A software application was developed to search Mascot generic files (mgf) for specific SUMO3 fragment ions (m/z 132.0768, 226.0822, 243.1088, 326.1459, 327.1299, 344.1565, 383.1674, 401.1779 and 458.1994, and neutral losses of SUMO remnants) to produce a subset mgf file containing only MS/MS spectra of potential SUMOylated peptide candidates. SUMO fragment ions were removed from the mgf files and each MS/MS spectrum was searched for fragment ions corresponding to cleavage of the SUMO remnant chain (consecutive losses of a T, TG and TGG). Fragment ions corresponding to the branched SUMO chain were removed from the MS/MS spectra before conducting the database search with Mascot. Manual inspection of all MS/MS spectra for modified peptides was performed to validate assignments. The software enabling the selection and removal of SUMO fragment ions is available at http://proteomics.iric.ca/tools/MSMSEditor/.

For label-free quantitative proteomics analyses, Orbitrap raw LC-MS data files were transformed into peptide maps using in-house peptide detection and clustering software43. Peptide maps belonging to one experiment were clustered and aligned using clustering parameters of Δ m/z: 0.02 and time tolerance of ±2 min (wide), ±0.5 min (narrow).
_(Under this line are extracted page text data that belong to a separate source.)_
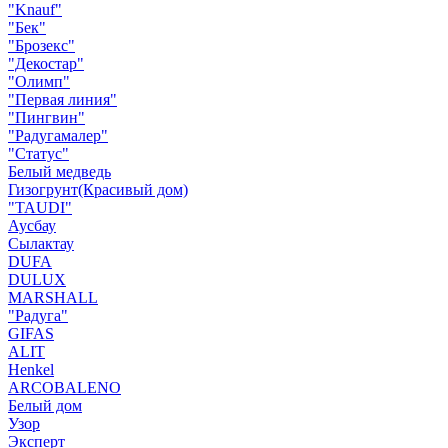
"Knauf"
"Бек"
"Брозекс"
"Декостар"
"Олимп"
"Первая линия"
"Пингвин"
"Радугамалер"
"Статус"
Белый медведь
Гизогрунт(Красивый дом)
"TAUDI"
Аусбау
Сылактау
DUFA
DULUX
MARSHALL
"Радуга"
GIFAS
ALIT
Henkel
ARCOBALENO
Белый дом
Узор
Эксперт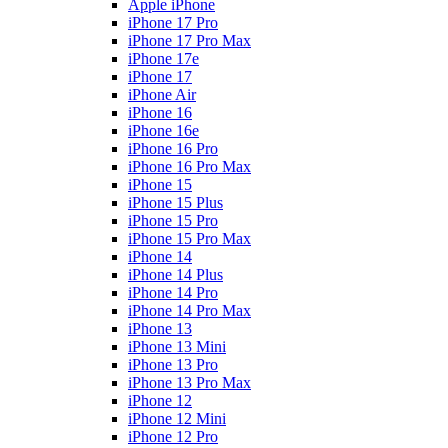
Apple iPhone
iPhone 17 Pro
iPhone 17 Pro Max
iPhone 17e
iPhone 17
iPhone Air
iPhone 16
iPhone 16e
iPhone 16 Pro
iPhone 16 Pro Max
iPhone 15
iPhone 15 Plus
iPhone 15 Pro
iPhone 15 Pro Max
iPhone 14
iPhone 14 Plus
iPhone 14 Pro
iPhone 14 Pro Max
iPhone 13
iPhone 13 Mini
iPhone 13 Pro
iPhone 13 Pro Max
iPhone 12
iPhone 12 Mini
iPhone 12 Pro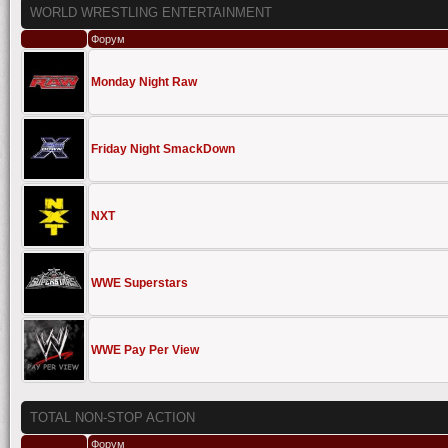
WORLD WRESTLING ENTERTAINMENT
Форум
Monday Night Raw
Friday Night SmackDown
NXT
WWE Superstars
WWE Pay Per View
TOTAL NON-STOP ACTION
Форум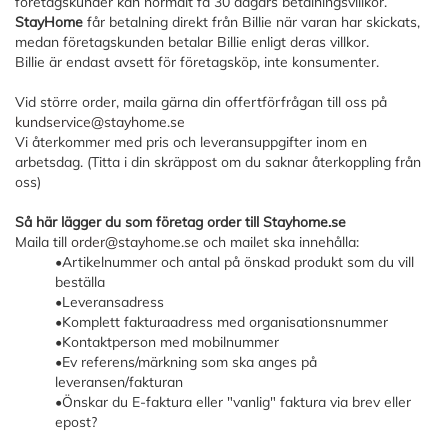
företagskunder kan normalt få 30 dagars betalningsvillkor.
StayHome
får betalning direkt från Billie när varan har skickats,
medan företagskunden betalar Billie enligt deras villkor.
Billie är endast avsett för företagsköp, inte konsumenter.
Vid större order, maila gärna din offertförfrågan till oss på
kundservice@stayhome.se
Vi återkommer med pris och leveransuppgifter inom en
arbetsdag. (Titta i din skräppost om du saknar återkoppling från
oss)
Så här lägger du som företag order till Stayhome.se
Maila till
order@stayhome.se
och mailet ska innehålla:
•Artikelnummer och antal på önskad produkt som du vill
beställa
•Leveransadress
•Komplett fakturaadress med organisationsnummer
•Kontaktperson med mobilnummer
•Ev referens/märkning som ska anges på
leveransen/fakturan
•Önskar du E-faktura eller "vanlig" faktura via brev eller
epost?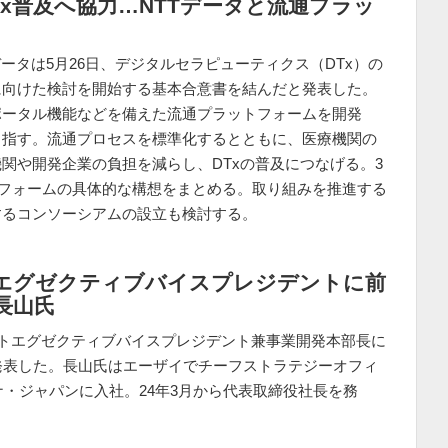
x普及へ協力…NTTデータと流通プラッ
ータは5月26日、デジタルセラピューティクス（DTx）の
に向けた検討を開始する基本合意書を結んだと発表した。
ポータル機能などを備えた流通プラットフォームを開発
目指す。流通プロセスを標準化するとともに、医療機関の
関や開発企業の負担を減らし、DTxの普及につなげる。3
ットフォームの具体的な構想をまとめる。取り組みを推進する
するコンソーシアムの設立も検討する。
エグゼクティブバイスプレジデントに前
長山氏
ートエグゼクティブバイスプレジデント兼事業開発本部長に
発表した。長山氏はエーザイでチーフストラテジーオフィ
ナ・ジャパンに入社。24年3月から代表取締役社長を務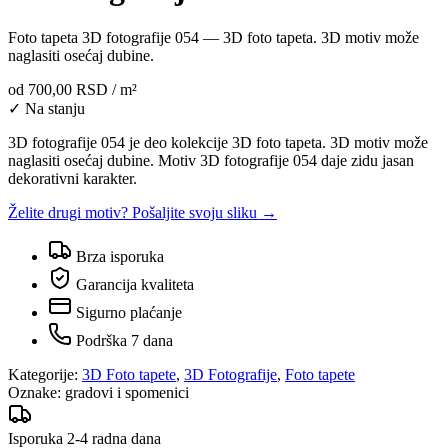
Foto tapeta 3D fotografije 054 — 3D foto tapeta. 3D motiv može
naglasiti osećaj dubine.
od
700,00 RSD
/ m²
✓ Na stanju
3D fotografije 054 je deo kolekcije 3D foto tapeta. 3D motiv može
naglasiti osećaj dubine. Motiv 3D fotografije 054 daje zidu jasan
dekorativni karakter.
Želite drugi motiv? Pošaljite svoju sliku →
Brza isporuka
Garancija kvaliteta
Sigurno plaćanje
Podrška 7 dana
Kategorije:
3D Foto tapete
,
3D Fotografije
,
Foto tapete
Oznake:
gradovi i spomenici
Isporuka 2-4 radna dana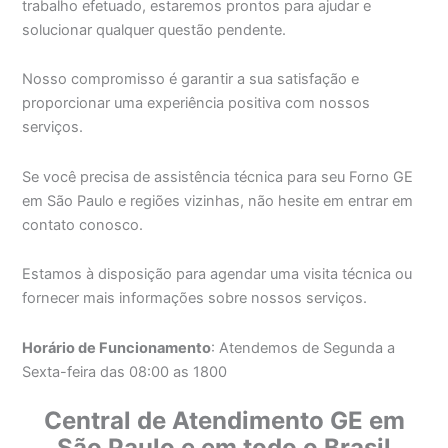
trabalho efetuado, estaremos prontos para ajudar e
solucionar qualquer questão pendente.
Nosso compromisso é garantir a sua satisfação e
proporcionar uma experiência positiva com nossos
serviços.
Se você precisa de assistência técnica para seu Forno GE
em São Paulo e regiões vizinhas, não hesite em entrar em
contato conosco.
Estamos à disposição para agendar uma visita técnica ou
fornecer mais informações sobre nossos serviços.
Horário de Funcionamento
: Atendemos de Segunda a
Sexta-feira das 08:00 as 1800
Central de Atendimento GE em
São Paulo e em todo o Brasil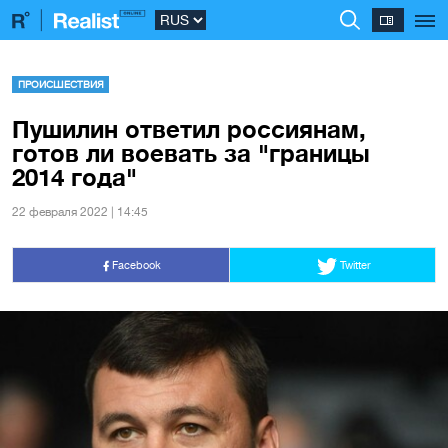
ПРОИСШЕСТВИЯ
Пушилин ответил россиянам,
готов ли воевать за "границы
2014 года"
22 февраля 2022 | 14:45
Facebook
Twitter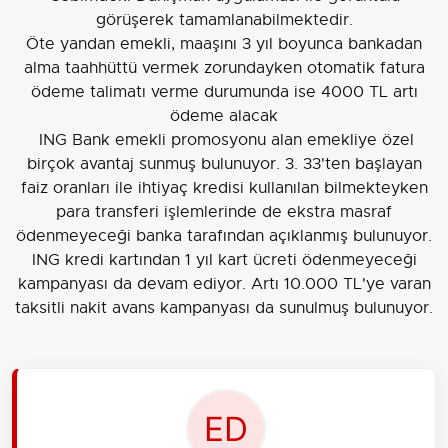
görüşerek tamamlanabilmektedir.
Öte yandan emekli, maaşını 3 yıl boyunca bankadan
alma taahhüttü vermek zorundayken otomatik fatura
ödeme talimatı verme durumunda ise 4000 TL artı
ödeme alacak
ING Bank emekli promosyonu alan emekliye özel
birçok avantaj sunmuş bulunuyor. 3. 33'ten başlayan
faiz oranları ile ihtiyaç kredisi kullanılan bilmekteyken
para transferi işlemlerinde de ekstra masraf
ödenmeyeceği banka tarafından açıklanmış bulunuyor.
ING kredi kartından 1 yıl kart ücreti ödenmeyeceği
kampanyası da devam ediyor. Artı 10.000 TL'ye varan
taksitli nakit avans kampanyası da sunulmuş bulunuyor.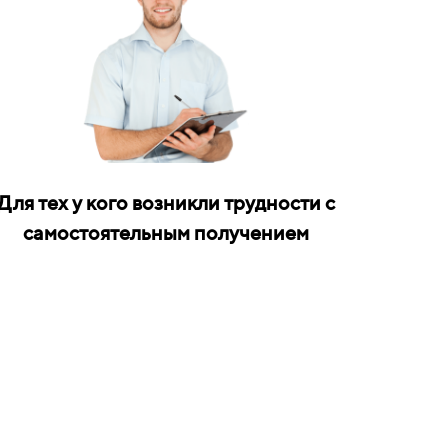
Для тех у кого возникли трудности с
самостоятельным получением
For each LC-MS run, we normalized peptide ratios so that the median of their logarithms was zero, to account for unequal protein amounts across conditions and replicates. Intensities were summed across SCX fractions for peptides of identical sequences. Peptide clusters were aligned with mascot identification files to assign sequence identity.

Bioinformatic analyses

The density map for the SUMOm-remnant-modified lysines was calculated by taking a subset of protein sequence, ten amino acids on either side of modified lysines from the whole protein sequence. The frequency of each of the 20 individual amino acids at each position from −10 to +10 was calculated for modified lysines and this value was normalized to the frequency of the same amino acid at the same position using all lysines in the human Swiss-Prot database (released February 2013) to obtain a relative ratio. The highest relative ratio detected was 4.5 and the range of the colour map was set accordingly. Enrichment and depletion of amino acids were determined following a Fisher’s exact test.
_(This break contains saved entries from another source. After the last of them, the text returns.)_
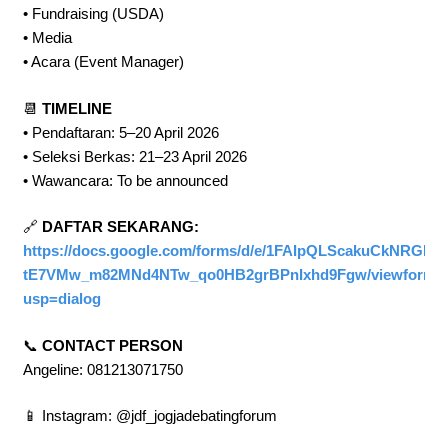
• Fundraising (USDA)
• Media
• Acara (Event Manager)
📆
TIMELINE
• Pendaftaran: 5–20 April 2026
• Seleksi Berkas: 21–23 April 2026
• Wawancara: To be announced
🔗
DAFTAR SEKARANG:
https://docs.google.com/forms/d/e/1FAIpQLScakuCkNRGL-
tE7VMw_m82MNd4NTw_qo0HB2grBPnIxhd9Fgw/viewform?
usp=dialog
📞
CONTACT PERSON
Angeline: 081213071750
📱 Instagram: @jdf_jogjadebatingforum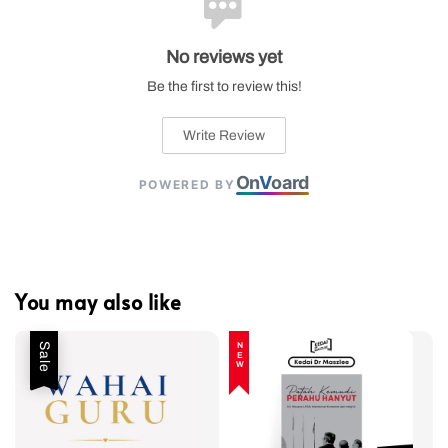
No reviews yet
Be the first to review this!
Write Review
On
V
oard
POWERED BY
You may also like
Sale
NEW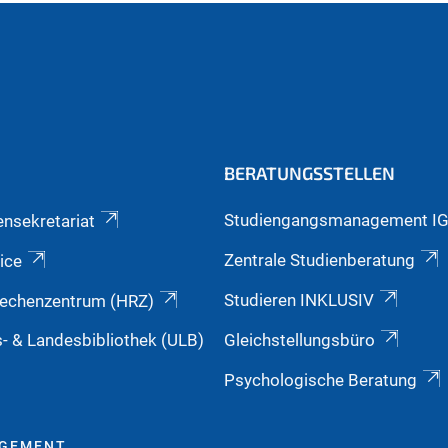
BERATUNGSSTELLEN
Studiengangsmanagement I
ensekretariat
Zentrale Studienberatung
ice
Studieren INKLUSIV
echenzentrum (HRZ)
s- & Landesbibliothek (ULB)
Gleichstellungsbüro
Psychologische Beratung
AGEMENT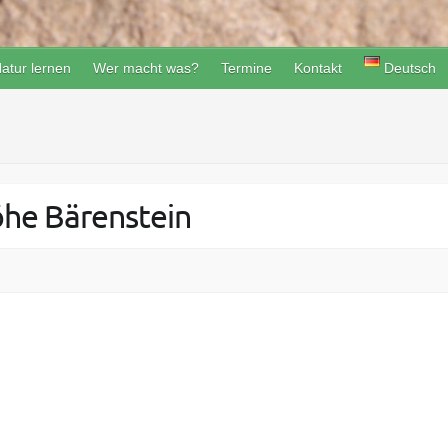
atur lernen
Wer macht was?
Termine
Kontakt
Deutsch
öhe Bärenstein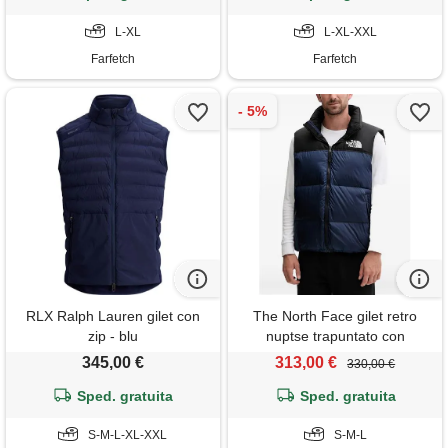
L-XL
L-XL-XXL
Farfetch
Farfetch
RLX Ralph Lauren gilet con
The North Face gilet retro
zip - blu
nuptse trapuntato con
cappuccio - blu
345,00 €
313,00 €
330,00 €
Sped. gratuita
Sped. gratuita
S-M-L-XL-XXL
S-M-L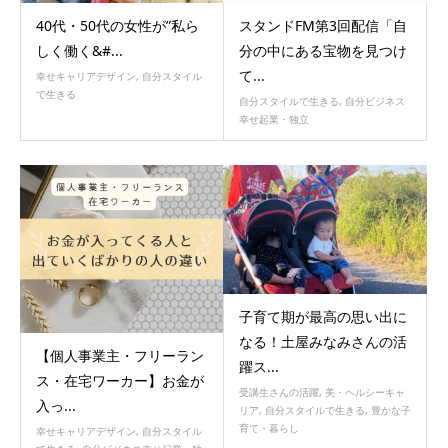
40代・50代の女性が”私ら
スタンドFM第3回配信「自
しく働く&#...
分の中にある宝物を見つけ
て...
幸せキャリアデザイン
,
自分スタイル
で生きる
自分スタイルで生きる
,
自分ビジネス
幸せ起業・独立
子育て期が最高の思い出に
なる！土屋みなみさんの活
【個人事業主・フリーラン
躍ス...
ス・在宅ワーカー】お金が
受講生さんの活躍
,
美・ヘルシーキャ
入っ...
リア
,
自分スタイルで生きる
,
豊かな子
育て・暮らし
幸せキャリアデザイン
,
自分スタイル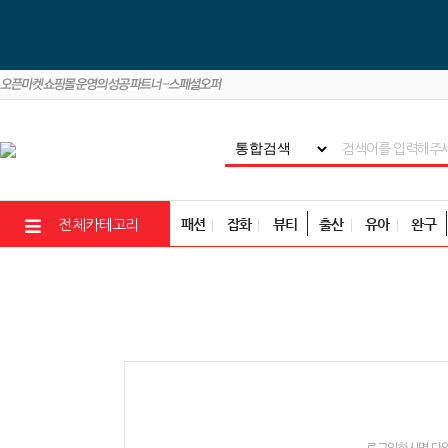
패션
잡화
뷰티
출산
유아
완구
전체카테고리
로그인하시면 다양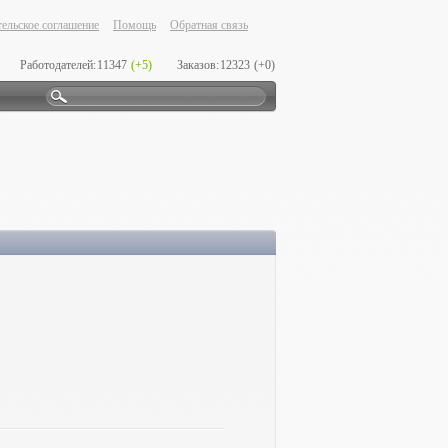
ельское соглашение
Помощь
Обратная связь
Работодателей:
11347
(+5)
Заказов:
12323
(+0)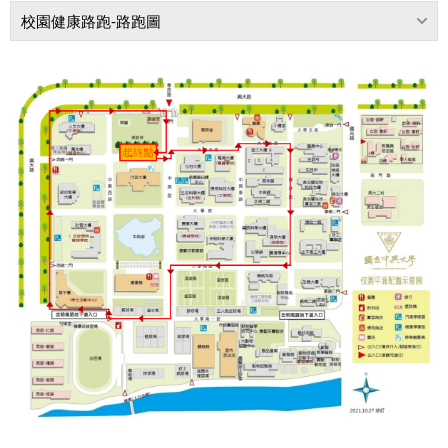
校園健康路跑-路跑圖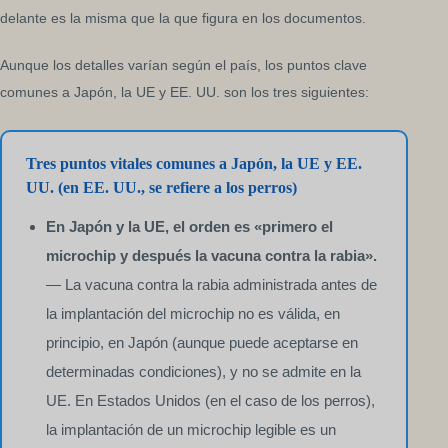
delante es la misma que la que figura en los documentos.
Aunque los detalles varían según el país, los puntos clave
comunes a Japón, la UE y EE. UU. son los tres siguientes:
Tres puntos vitales comunes a Japón, la UE y EE.
UU. (en EE. UU., se refiere a los perros)
En Japón y la UE, el orden es «primero el
microchip y después la vacuna contra la rabia».
— La vacuna contra la rabia administrada antes de
la implantación del microchip no es válida, en
principio, en Japón (aunque puede aceptarse en
determinadas condiciones), y no se admite en la
UE. En Estados Unidos (en el caso de los perros),
la implantación de un microchip legible es un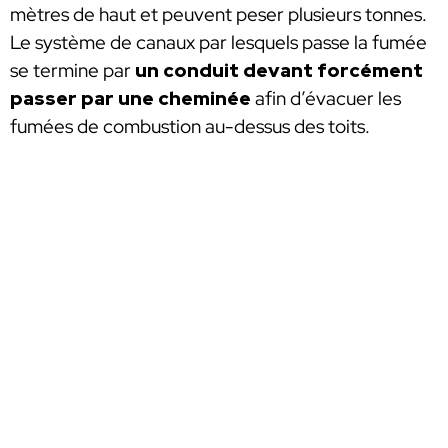
mètres de haut et peuvent peser plusieurs tonnes.
Le système de canaux par lesquels passe la fumée
se termine par
un conduit devant forcément
passer par une cheminée
afin d’évacuer les
fumées de combustion au-dessus des toits.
The analysis of regulatory interaction network in the human system was performed using Ingenuity Pathways Analysis (Ingenuity Systems). A data set containing protein identifiers (Uniprot Ids) was uploaded into in the application. Each protein identifier was mapped to its corresponding gene object in the Ingenuity Pathways Knowledge Base. Genes or gene products are represented as nodes, and the biological relationship between two nodes is represented as an edge (line). All edges are supported by at least one reference from the literature or from canonical information stored in the Ingenuity Pathways Knowledge Base. The intensity of the node colour indicates the degree of up- (green) or down- (red) regulation in our filter array experiment. Nodes are displayed using various shapes that represent the functional class of the gene product. Edges are displayed as solid (direct interaction) or dashed (indirect interactions) lines with and without arrowheads. Various colours that describe the nature of the relationship between the nodes were added manually in Adobe Illustrator. The functional analysis of a network identified the biological functions that were most significant to the genes in the network (Fisher’s exact test).

Additional information

Accession Codes. The proteomic data associated with this manuscript has been uploaded to Peptide Atlas ( http://www.peptideatlas.org ) under accession code PASS00461.

How to cite this article: Lamoliatte, F. et al. Large-scale analysis of lysine SUMOylation by SUMO remnant immunoaffinity profiling. Nat. Commun. 5:5409 doi: 10.1038/ncomms6409 (2014).